Managing Director of the International Monetary Fund (IMF) Kristalina Georgieva stated that Egypt and the lender are in advanced discussions regarding the augmentation of the Egyptian loan programme.
“We are in this very last stretch when we are working on the details of implementation … We are very close. So we are not talking about a long protracted period at all,” Georgieva said in a media roundtable on Friday.
She made the comments following the conclusion of the IMF delegation’s visit to Egypt to discuss the finalization of the first and second reviews of Egypt’s reform programme, which is supported by the IMF’s Extended Fund Facility (EFF).
The IMF chief highlighted that Egypt is among the countries most severely affected by recent global challenges, including the economic implications of COVID-19 as well as the developments in Ukraine, Sudan, and Gaza.

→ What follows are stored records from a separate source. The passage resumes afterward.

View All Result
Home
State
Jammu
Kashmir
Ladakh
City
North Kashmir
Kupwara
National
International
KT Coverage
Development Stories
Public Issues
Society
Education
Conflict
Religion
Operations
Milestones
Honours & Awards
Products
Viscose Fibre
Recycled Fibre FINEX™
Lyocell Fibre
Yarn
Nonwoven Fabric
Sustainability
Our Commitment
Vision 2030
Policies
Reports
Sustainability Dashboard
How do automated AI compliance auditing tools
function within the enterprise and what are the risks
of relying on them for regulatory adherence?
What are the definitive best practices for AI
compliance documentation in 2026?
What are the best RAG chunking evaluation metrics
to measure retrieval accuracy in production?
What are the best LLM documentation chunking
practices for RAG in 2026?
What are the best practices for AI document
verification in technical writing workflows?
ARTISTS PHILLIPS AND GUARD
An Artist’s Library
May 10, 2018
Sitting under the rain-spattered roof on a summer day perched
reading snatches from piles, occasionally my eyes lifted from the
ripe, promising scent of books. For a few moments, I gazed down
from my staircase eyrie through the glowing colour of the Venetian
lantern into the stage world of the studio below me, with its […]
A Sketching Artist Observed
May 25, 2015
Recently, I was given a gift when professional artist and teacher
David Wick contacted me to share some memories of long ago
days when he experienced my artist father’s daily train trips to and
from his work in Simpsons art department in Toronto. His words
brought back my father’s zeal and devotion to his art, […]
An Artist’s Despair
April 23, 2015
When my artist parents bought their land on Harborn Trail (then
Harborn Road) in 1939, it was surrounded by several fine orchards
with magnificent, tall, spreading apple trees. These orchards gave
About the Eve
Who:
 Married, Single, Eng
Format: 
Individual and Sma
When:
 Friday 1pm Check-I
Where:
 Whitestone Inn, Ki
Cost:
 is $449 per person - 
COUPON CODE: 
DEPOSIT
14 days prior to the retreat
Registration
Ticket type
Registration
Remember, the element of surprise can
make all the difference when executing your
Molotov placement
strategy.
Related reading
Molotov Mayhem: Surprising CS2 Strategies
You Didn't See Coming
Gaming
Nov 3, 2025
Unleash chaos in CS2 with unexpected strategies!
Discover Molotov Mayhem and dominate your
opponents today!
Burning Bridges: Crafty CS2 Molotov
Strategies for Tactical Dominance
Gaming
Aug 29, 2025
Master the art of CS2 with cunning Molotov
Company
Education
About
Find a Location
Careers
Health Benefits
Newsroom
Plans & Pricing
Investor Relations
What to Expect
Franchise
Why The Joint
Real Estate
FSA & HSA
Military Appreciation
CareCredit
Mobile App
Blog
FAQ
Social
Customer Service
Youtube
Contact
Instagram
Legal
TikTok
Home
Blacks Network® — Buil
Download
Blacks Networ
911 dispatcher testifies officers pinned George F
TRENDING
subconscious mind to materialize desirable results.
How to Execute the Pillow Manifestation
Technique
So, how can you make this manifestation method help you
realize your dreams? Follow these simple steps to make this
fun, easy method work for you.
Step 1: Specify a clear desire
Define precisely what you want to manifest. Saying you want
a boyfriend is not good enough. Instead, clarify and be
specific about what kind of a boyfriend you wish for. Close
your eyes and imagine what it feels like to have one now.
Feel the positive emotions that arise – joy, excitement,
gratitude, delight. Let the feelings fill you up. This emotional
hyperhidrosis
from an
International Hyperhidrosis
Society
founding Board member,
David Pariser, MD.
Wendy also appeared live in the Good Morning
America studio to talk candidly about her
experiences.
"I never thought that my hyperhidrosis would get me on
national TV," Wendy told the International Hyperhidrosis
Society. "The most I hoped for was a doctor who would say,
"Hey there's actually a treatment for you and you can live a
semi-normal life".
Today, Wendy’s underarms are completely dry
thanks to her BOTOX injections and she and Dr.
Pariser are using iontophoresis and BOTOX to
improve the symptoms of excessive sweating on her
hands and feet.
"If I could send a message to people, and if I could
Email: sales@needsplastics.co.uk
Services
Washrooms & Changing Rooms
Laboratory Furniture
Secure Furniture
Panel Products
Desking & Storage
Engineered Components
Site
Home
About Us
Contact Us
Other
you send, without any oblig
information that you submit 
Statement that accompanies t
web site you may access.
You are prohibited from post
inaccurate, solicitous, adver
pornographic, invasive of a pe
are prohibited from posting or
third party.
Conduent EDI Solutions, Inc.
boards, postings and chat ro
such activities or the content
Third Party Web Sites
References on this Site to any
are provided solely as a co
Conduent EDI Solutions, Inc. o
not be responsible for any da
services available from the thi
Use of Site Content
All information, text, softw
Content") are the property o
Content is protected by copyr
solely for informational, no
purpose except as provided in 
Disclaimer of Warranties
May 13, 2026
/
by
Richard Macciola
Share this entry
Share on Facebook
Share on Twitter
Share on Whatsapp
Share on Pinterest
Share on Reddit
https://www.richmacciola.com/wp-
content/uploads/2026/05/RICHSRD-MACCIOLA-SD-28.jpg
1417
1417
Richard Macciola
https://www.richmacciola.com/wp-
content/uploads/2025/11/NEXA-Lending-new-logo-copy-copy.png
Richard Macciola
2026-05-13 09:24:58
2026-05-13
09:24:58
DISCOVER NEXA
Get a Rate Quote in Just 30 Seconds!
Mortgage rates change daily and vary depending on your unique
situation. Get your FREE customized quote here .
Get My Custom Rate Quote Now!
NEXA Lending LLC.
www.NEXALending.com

Moreover, Georgieva emphasized that Egypt is experiencing significant losses amounting to “hundreds of millions of dollars,” due to the drop in Suez Canal revenues caused by the heightened tensions in the Red Sea and the rerouting of ships around the Cape of Good Hope.
“The problems Egypt is dealing with are complex, so it requires us to thoughtfully and thoroughly go to how best to address them. And we are making very significant progress in that regard,” Georgieva told reporters.
She also underscored the discussions with Egypt about augmenting the loan programme in light of the widening “financial gap” in the country and the developments over the last months.
Georgieva said the IMF collaboration with Egypt is a “very high priority” given its impact on the Egyptian economy, the people, as well as the region.
“This is one of the top issues for us, how we can best support Egypt in this very difficult time. Needless to say, for the Egyptian people, but also for regional stability,” she added.
Georgieva mentioned that Egypt has requested the IMF support in its efforts to combat inflation and is considering “systematic adjustments” in state policies. However, she declined to provide further details about the agreements until they were finalized.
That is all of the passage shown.